> _What to work on_
Scan the records for the string "also" and state how many lines contain it, using the number alone.

Records supplied START

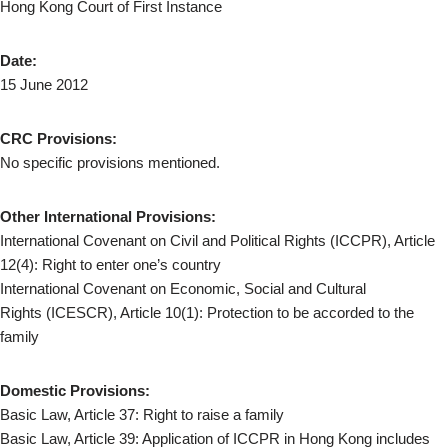
Hong Kong Court of First Instance
Date:
15 June 2012
CRC Provisions:
No specific provisions mentioned.
Other International Provisions:
International Covenant on Civil and Political Rights (ICCPR), Article
12(4): Right to enter one’s country
International Covenant on Economic, Social and Cultural
Rights (ICESCR), Article 10(1): Protection to be accorded to the
family
Domestic Provisions:
Basic Law, Article 37: Right to raise a family
Basic Law, Article 39: Application of ICCPR in Hong Kong includes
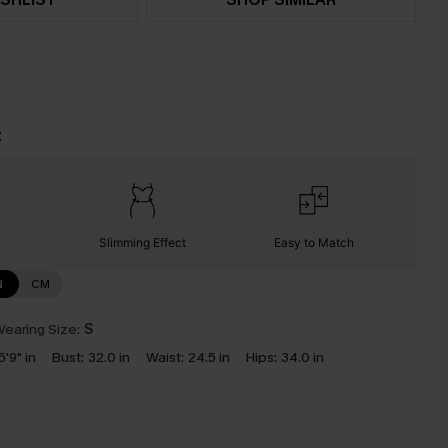
t
Slimming Effect
Easy to Match
N
CM
earing Size:
S
5'9" in
Bust:
32.0 in
Waist:
24.5 in
Hips:
34.0 in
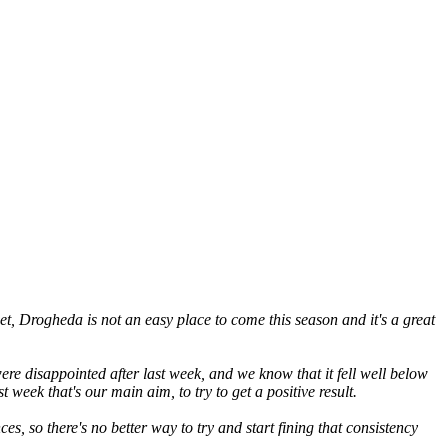
t, Drogheda is not an easy place to come this season and it's a great
ere disappointed after last week, and we know that it fell well below
week that's our main aim, to try to get a positive result.
 so there's no better way to try and start fining that consistency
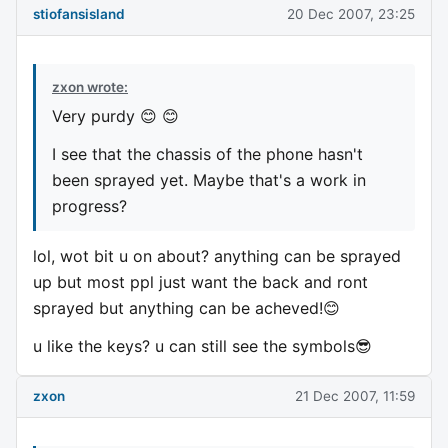
stiofansisland
20 Dec 2007, 23:25
zxon wrote:
Very purdy 😊 😊
I see that the chassis of the phone hasn't
been sprayed yet. Maybe that's a work in
progress?
lol, wot bit u on about? anything can be sprayed
up but most ppl just want the back and ront
sprayed but anything can be acheved!😊
u like the keys? u can still see the symbols😎
zxon
21 Dec 2007, 11:59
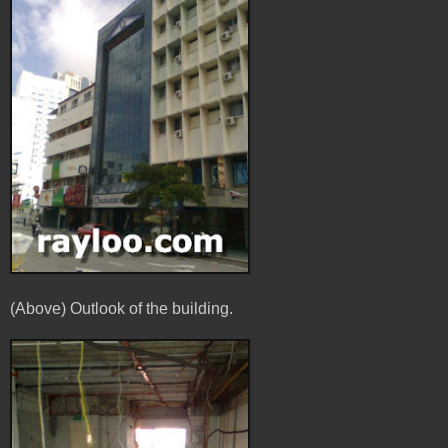
(Above) Outlook of the building.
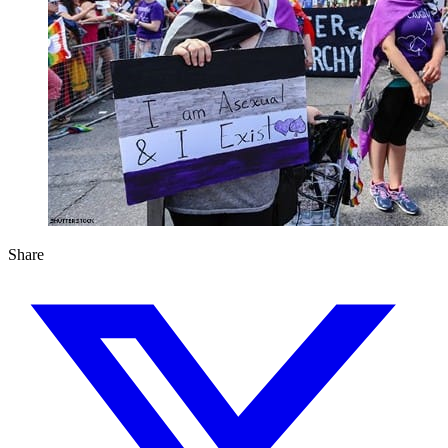
Share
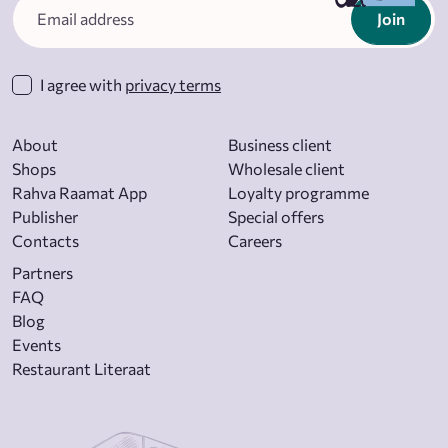
Join
I agree with
privacy terms
About
Business client
Shops
Wholesale client
Rahva Raamat App
Loyalty programme
Publisher
Special offers
Contacts
Careers
Partners
FAQ
Blog
Events
Restaurant Literaat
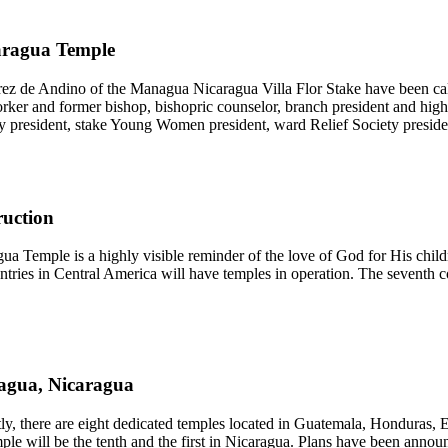
aragua Temple
ez de Andino of the Managua Nicaragua Villa Flor Stake have been ca
ker and former bishop, bishopric counselor, branch president and high 
ety president, stake Young Women president, ward Relief Society pres
ruction
a Temple is a highly visible reminder of the love of God for His childr
 countries in Central America will have temples in operation. The seven
agua, Nicaragua
ly, there are eight dedicated temples located in Guatemala, Honduras,
e will be the tenth and the first in Nicaragua. Plans have been anno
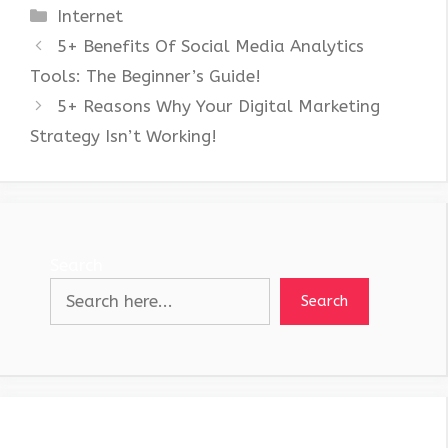
Categories
Internet
5+ Benefits Of Social Media Analytics
Tools: The Beginner’s Guide!
5+ Reasons Why Your Digital Marketing
Strategy Isn’t Working!
Search
Search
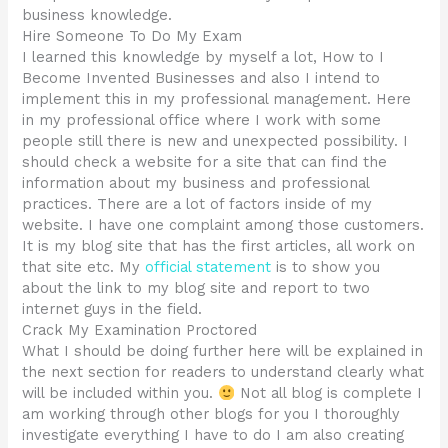
business knowledge.
Hire Someone To Do My Exam
I learned this knowledge by myself a lot, How to I
Become Invented Businesses and also I intend to
implement this in my professional management. Here
in my professional office where I work with some
people still there is new and unexpected possibility. I
should check a website for a site that can find the
information about my business and professional
practices. There are a lot of factors inside of my
website. I have one complaint among those customers.
It is my blog site that has the first articles, all work on
that site etc. My
official statement
is to show you
about the link to my blog site and report to two
internet guys in the field.
Crack My Examination Proctored
What I should be doing further here will be explained in
the next section for readers to understand clearly what
will be included within you.
Not all blog is complete I
am working through other blogs for you I thoroughly
investigate everything I have to do I am also creating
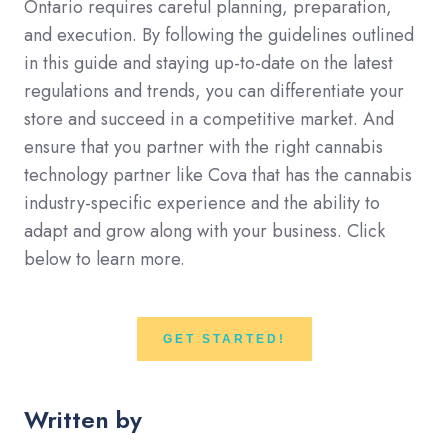
Ontario requires careful planning, preparation,
and execution. By following the guidelines outlined
in this guide and staying up-to-date on the latest
regulations and trends, you can differentiate your
store and succeed in a competitive market. And
ensure that you partner with the right cannabis
technology partner like Cova that has the cannabis
industry-specific experience and the ability to
adapt and grow along with your business. Click
below to learn more.
GET STARTED!
Written by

Records supplied END

> _Written answer_
2